Inside the publishing house crafting visual histories of social change

Inside the publishing house crafting visual histories of social change
A new exhibition at the Photographers’ Gallery tells the story of Café Royal Books through hundreds of titles charting shifting modern life.

Back in 2005, abstract painter Craig Atkinson was steadily on course for a Masters in Fine Art when he came to realise the path before him was not his to walk. “The paintings were big, slow, heavy, cumbersome, and could only be shown in one place at a time,” he remembers. “I began to think about who I was painting for, and why. It started to seem quite self-indulgent.”

Then 28, Atkinson wanted to make work that was an antidote to the problems posed by the exclusionary nature of the art world. Seeking an affordable, accessible, and functional medium, he turned to zines just as the world was going digital — a counterintuitive move that would prove prescient with the creation of Café Royal Books (CRB).

“I'd save up £1000 with the intention of making some zines and distributing them, hoping they'd pay for themselves,” says Atkinson, who set up a one-man operation out of his home in Southport, Merseyside.
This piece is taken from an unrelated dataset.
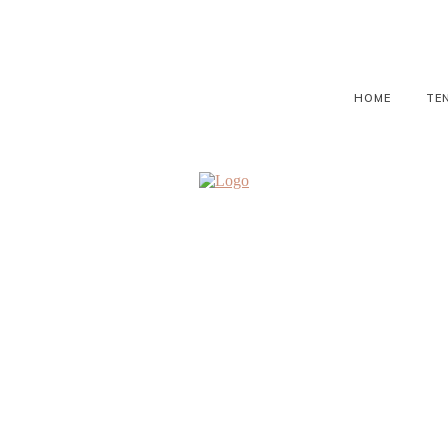
HOME
TE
In 2012, he began publishing a weekly series of titles focusing on post-war documentary photography.

With an eye towards the stories of the people whose lives are inextricably rooted in place, Atkinson was drawn to overlooked artists, underrepresented communities, and unseen histories. He began crafting a panoramic visual history of social change sweeping across Britain and Ireland, creating an inclusive space for photographers whose works might otherwise go unseen.
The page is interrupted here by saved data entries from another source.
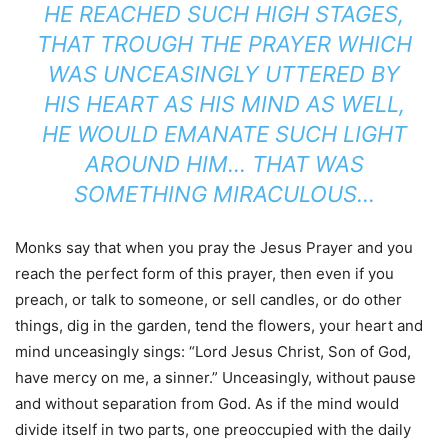
HE REACHED SUCH HIGH STAGES,
THAT TROUGH THE PRAYER WHICH
WAS UNCEASINGLY UTTERED BY
HIS HEART AS HIS MIND AS WELL,
HE WOULD EMANATE SUCH LIGHT
AROUND HIM… THAT WAS
SOMETHING MIRACULOUS…
Monks say that when you pray the Jesus Prayer and you
reach the perfect form of this prayer, then even if you
preach, or talk to someone, or sell candles, or do other
things, dig in the garden, tend the flowers, your heart and
mind unceasingly sings: “Lord Jesus Christ, Son of God,
have mercy on me, a sinner.” Unceasingly, without pause
and without separation from God. As if the mind would
divide itself in two parts, one preoccupied with the daily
Nearly 700 hundred titles later, CRB has become a repository of soul that weaves together epic chronicles of daily life. Stories like Syd Shelton’s frenetic scenes from the frontlines of the ’77 Battle of Lewisham, David Hurn’s utopian images from the ’69 Isle of Wight Festival (IOW), or Judah Passow’s electric photos of Belfast in 1982.

Amidst the protests and riots, carnivals and raves, schools and sporting events, city streets and sandy beaches, a map of modern life emerges — one brilliantly charted in the new exhibition, Café Royal Books at The Photographers’ Gallery in London. The show brings together 250 titles that chart the stories of community unfolding in public everyday.

Behind the visual splendours, lies deeper feeling of kinship and solidarity across ethnic, cultural, and geographic backgrounds across time and space. Visitors move between Chris Miles’s photos ’74 Notting Hill Carnival, Shirley Baker’s hypnotic portraits of ‘80s London punks, and Elaine Constantine’s frenetic snaps of the ‘90s Northern Soul explosion, witnessing the evolution of youth culture embrace the spirit of rebellion, self-expression, and community on its own terms.

Over the years, Atkinson has received recognition for his work from a host of directors, producers, musicians, and fashion designers who recognized the vision of CRB. “Publishing a book each week, they get about. I'm always amazed by who they reach,” he says.

“Someone sent a video of Jarvis Cocker on stage at the Isle of Wight festival. He was mid set, holding David Hurn's IOW Café Royal Book, telling the crowd about it! I couldn't believe it. All from these things I started making at home with a stapler and some paper.”

Café Royal Books is on view through June 2, 2024, at The Photographers’ Gallery in London.